Elles étaient jeunes toutes deux, toutes deux aimaient, toutes deux se consumaient de souvenirs, d'impatience, de soif de vivre. Chaque fois qu'on frappait à la porte, elles se regardaient tremblantes, sentant passer jusqu'à leur cœur les affres de la mort.
Elles m'écoutèrent avec un étonnement qui touchait à l'incrédulité. J'avais seize ans, j'étais belle, et cependant, fatiguée de la vie, j'avais aspiré à la mort.
À cette seule idée de voir les condamnés diminuer un à un, d'entendre trente fois de suite le bruit du couperet mordant dans la chair, elles étaient prêtes à tomber en convulsions.

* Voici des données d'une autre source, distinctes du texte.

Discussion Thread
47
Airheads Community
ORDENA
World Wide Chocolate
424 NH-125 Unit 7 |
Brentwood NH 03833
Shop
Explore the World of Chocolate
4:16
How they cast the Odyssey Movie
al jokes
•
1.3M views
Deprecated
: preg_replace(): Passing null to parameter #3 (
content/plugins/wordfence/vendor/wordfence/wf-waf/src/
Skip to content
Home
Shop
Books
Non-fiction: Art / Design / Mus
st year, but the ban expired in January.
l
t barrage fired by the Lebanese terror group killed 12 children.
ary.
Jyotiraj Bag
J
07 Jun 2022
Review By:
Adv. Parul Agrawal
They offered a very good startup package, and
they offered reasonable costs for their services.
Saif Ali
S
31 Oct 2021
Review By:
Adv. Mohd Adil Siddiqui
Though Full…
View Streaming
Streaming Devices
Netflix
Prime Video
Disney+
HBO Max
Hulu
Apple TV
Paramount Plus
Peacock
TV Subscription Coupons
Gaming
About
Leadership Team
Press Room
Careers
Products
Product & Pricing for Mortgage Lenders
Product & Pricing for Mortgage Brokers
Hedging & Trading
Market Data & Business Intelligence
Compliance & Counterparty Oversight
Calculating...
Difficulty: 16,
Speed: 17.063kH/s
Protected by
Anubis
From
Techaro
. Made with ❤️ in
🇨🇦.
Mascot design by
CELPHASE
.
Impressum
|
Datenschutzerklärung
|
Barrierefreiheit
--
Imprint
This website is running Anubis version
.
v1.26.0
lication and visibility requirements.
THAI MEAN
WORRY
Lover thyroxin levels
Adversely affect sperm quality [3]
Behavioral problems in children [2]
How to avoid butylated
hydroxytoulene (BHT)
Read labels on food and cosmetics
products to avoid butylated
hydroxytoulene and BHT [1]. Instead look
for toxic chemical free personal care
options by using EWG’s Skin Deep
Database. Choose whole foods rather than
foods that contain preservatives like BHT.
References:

À leur tour elles me dirent leur vie.
Je ne sais pourquoi il me semble que ces deux femmes sont trop belles et trop distinguées pour ne pas être appelées un jour à jouer un grand rôle dans le monde. Voilà pourquoi je vais m'occuper d'elles un peu longuement.

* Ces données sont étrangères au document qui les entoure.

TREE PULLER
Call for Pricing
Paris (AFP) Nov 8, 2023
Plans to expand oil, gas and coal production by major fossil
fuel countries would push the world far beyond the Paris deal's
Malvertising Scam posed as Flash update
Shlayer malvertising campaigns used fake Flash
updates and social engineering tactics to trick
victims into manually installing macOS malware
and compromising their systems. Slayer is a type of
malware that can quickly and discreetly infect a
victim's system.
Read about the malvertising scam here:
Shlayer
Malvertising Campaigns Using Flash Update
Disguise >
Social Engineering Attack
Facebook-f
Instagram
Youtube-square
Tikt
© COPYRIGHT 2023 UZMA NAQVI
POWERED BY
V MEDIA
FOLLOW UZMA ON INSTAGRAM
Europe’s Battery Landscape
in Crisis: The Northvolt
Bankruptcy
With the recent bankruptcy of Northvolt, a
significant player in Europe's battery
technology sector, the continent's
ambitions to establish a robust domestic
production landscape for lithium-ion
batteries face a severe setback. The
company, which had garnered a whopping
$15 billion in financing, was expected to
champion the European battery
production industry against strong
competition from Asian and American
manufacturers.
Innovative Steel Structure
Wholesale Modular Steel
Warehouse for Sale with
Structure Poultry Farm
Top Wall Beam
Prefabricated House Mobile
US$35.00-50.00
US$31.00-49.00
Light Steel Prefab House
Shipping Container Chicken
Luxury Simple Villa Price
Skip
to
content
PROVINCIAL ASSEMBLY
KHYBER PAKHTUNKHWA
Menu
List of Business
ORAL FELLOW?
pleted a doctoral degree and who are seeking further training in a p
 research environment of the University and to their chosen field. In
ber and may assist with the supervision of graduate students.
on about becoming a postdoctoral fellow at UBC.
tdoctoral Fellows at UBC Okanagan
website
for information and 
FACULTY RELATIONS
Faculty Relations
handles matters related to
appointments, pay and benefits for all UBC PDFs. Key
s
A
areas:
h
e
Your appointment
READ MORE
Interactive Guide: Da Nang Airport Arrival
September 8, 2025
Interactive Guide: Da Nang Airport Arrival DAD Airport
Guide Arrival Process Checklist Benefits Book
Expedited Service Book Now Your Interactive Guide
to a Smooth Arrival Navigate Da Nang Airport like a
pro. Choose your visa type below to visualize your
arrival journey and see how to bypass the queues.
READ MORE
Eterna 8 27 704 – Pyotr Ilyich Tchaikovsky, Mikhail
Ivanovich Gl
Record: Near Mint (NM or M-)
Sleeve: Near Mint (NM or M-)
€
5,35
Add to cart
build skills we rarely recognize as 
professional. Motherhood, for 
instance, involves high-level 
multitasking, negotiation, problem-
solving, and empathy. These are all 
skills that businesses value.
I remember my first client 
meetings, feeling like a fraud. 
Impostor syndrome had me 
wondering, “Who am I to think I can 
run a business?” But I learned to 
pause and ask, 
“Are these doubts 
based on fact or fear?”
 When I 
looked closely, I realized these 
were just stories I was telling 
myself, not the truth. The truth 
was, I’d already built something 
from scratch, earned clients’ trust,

Puis, si c'était moi qui mourusse et toi qui revinsses, il est bon que tu saches les deux femmes à qui tu peux demander les derniers secrets de mon cœur. Puis que ferais-je si je ne t'écrivais pas? T'écrire c'est essayer de me persuader encore que tu es vivant. Je me dis qu'il n'est pas probable, mais qu'il est possible qu'un jour tu lises ce manuscrit; à chaque page tu verras que je pense à toi, et que pas un instant seul je n'ai cessé de t'aimer.
Terezia Cabarrus est la fille d'un banquier espagnol; elle a été mariée à quatorze ans à M. le marquis de Fontenay.
C'était un véritable ci-devant, comme on appelle maintenant un marquis, entiché de son blason et de ses girouettes, croyant à l'imprescriptibilité de ses droits féodaux, vieux, joueur et libertin.
Dès les premiers jours de son mariage, Terezia se sentit mal mariée.
Les sentiments du marquis de Fontenay se rattachaient corps et âme à l'ancien régime, et, lorsque la loi des suspects parut, il se rendit justice à lui-même et se trouva tellement suspect qu'il résolut d'émigrer en Espagne.